_GOAL OF THE EXERCISE:_
What follows is a listing; restate all of it word for word.

_MATERIAL FOR THE TASK:_
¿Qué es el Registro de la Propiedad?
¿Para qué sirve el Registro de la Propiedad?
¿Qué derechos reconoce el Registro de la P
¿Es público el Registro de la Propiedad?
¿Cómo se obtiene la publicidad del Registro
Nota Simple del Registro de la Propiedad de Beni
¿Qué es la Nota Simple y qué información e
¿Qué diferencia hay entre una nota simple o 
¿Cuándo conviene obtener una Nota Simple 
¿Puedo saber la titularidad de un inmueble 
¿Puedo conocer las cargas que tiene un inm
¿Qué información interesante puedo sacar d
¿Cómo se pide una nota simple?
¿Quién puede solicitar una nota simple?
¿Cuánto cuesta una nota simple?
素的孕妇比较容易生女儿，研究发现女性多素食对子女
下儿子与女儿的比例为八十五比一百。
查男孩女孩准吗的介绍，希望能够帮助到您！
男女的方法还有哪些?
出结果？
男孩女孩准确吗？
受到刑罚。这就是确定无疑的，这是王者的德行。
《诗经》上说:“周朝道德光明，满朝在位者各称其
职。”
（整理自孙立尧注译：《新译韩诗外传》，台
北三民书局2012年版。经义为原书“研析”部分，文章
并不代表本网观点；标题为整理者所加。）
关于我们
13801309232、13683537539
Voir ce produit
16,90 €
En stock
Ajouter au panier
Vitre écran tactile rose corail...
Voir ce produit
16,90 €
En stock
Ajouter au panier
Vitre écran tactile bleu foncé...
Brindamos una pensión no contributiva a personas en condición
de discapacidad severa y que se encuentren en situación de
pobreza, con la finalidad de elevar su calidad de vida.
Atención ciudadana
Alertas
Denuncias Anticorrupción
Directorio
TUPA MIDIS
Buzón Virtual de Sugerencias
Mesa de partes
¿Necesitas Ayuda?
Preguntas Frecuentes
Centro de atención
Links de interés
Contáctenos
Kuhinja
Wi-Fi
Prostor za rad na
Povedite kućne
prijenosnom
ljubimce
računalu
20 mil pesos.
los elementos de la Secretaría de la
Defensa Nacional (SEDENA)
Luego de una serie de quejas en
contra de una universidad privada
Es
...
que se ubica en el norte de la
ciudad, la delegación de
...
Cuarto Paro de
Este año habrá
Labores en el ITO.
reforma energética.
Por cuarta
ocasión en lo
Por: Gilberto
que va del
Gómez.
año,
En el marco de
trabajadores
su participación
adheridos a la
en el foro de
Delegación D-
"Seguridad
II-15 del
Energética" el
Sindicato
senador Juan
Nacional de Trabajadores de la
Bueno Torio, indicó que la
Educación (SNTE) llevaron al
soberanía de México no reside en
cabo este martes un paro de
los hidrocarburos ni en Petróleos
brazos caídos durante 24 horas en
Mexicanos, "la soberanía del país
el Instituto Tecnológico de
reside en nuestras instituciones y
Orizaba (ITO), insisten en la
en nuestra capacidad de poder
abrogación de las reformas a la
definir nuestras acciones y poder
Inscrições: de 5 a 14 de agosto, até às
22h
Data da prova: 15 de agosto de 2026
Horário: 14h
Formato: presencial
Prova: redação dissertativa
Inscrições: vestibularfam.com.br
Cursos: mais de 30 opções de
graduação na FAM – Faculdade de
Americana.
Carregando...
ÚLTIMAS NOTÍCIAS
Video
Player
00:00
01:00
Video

_WRITTEN ANSWER:_
¿Qué es el Registro de la Propiedad?
¿Para qué sirve el Registro de la Propiedad?
¿Qué derechos reconoce el Registro de la P
¿Es público el Registro de la Propiedad?
¿Cómo se obtiene la publicidad del Registro
Nota Simple del Registro de la Propiedad de Beni
¿Qué es la Nota Simple y qué información e
¿Qué diferencia hay entre una nota simple o 
¿Cuándo conviene obtener una Nota Simple 
¿Puedo saber la titularidad de un inmueble 
¿Puedo conocer las cargas que tiene un inm
¿Qué información interesante puedo sacar d
¿Cómo se pide una nota simple?
¿Quién puede solicitar una nota simple?
¿Cuánto cuesta una nota simple?
素的孕妇比较容易生女儿，研究发现女性多素食对子女
下儿子与女儿的比例为八十五比一百。
查男孩女孩准吗的介绍，希望能够帮助到您！
男女的方法还有哪些?
出结果？
男孩女孩准确吗？
受到刑罚。这就是确定无疑的，这是王者的德行。
《诗经》上说:“周朝道德光明，满朝在位者各称其
职。”
（整理自孙立尧注译：《新译韩诗外传》，台
北三民书局2012年版。经义为原书“研析”部分，文章
并不代表本网观点；标题为整理者所加。）
关于我们
13801309232、13683537539
Voir ce produit
16,90 €
En stock
Ajouter au panier
Vitre écran tactile rose corail...
Voir ce produit
16,90 €
En stock
Ajouter au panier
Vitre écran tactile bleu foncé...
Brindamos una pensión no contributiva a personas en condición
de discapacidad severa y que se encuentren en situación de
pobreza, con la finalidad de elevar su calidad de vida.
Atención ciudadana
Alertas
Denuncias Anticorrupción
Directorio
TUPA MIDIS
Buzón Virtual de Sugerencias
Mesa de partes
¿Necesitas Ayuda?
Preguntas Frecuentes
Centro de atención
Links de interés
Contáctenos
Kuhinja
Wi-Fi
Prostor za rad na
Povedite kućne
prijenosnom
ljubimce
računalu
20 mil pesos.
los elementos de la Secretaría de la
Defensa Nacional (SEDENA)
Luego de una serie de quejas en
contra de una universidad privada
Es
...
que se ubica en el norte de la
ciudad, la delegación de
...
Cuarto Paro de
Este año habrá
Labores en el ITO.
reforma energética.
Por cuarta
ocasión en lo
Por: Gilberto
que va del
Gómez.
año,
En el marco de
trabajadores
su participación
adheridos a la
en el foro de
Delegación D-
"Seguridad
II-15 del
Energética" el
Sindicato
senador Juan
Nacional de Trabajadores de la
Bueno Torio, indicó que la
Educación (SNTE) llevaron al
soberanía de México no reside en
cabo este martes un paro de
los hidrocarburos ni en Petróleos
brazos caídos durante 24 horas en
Mexicanos, "la soberanía del país
el Instituto Tecnológico de
reside en nuestras instituciones y
Orizaba (ITO), insisten en la
en nuestra capacidad de poder
abrogación de las reformas a la
definir nuestras acciones y poder
Inscrições: de 5 a 14 de agosto, até às
22h
Data da prova: 15 de agosto de 2026
Horário: 14h
Formato: presencial
Prova: redação dissertativa
Inscrições: vestibularfam.com.br
Cursos: mais de 30 opções de
graduação na FAM – Faculdade de
Americana.
Carregando...
ÚLTIMAS NOTÍCIAS
Video
Player
00:00
01:00
Video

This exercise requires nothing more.